● **Given information**:
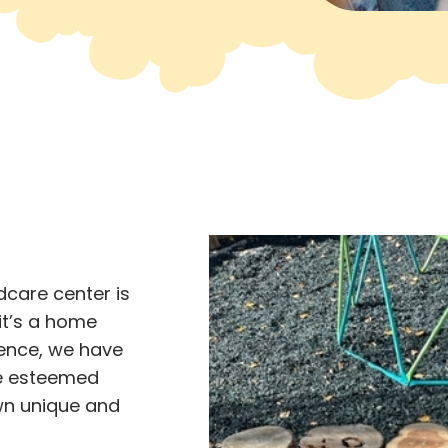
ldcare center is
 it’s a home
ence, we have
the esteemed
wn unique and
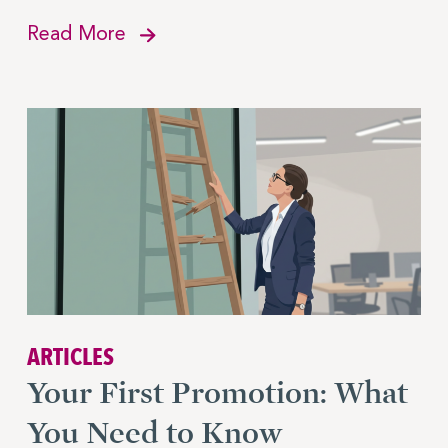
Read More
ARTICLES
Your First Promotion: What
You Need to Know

==

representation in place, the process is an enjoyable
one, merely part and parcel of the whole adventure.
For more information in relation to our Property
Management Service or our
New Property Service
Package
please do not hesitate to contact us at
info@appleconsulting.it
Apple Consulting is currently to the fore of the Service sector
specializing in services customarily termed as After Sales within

● **Exercise directions**:
Within the material above, find the part that opens with the line containing "it’s a home" and closes with the line containing "You Need to Know", and reproduce it exactly without the pictures.

● **Output for this task**:
 it’s a home
ence, we have
the esteemed
wn unique and
Read More
ARTICLES
Your First Promotion: What
You Need to Know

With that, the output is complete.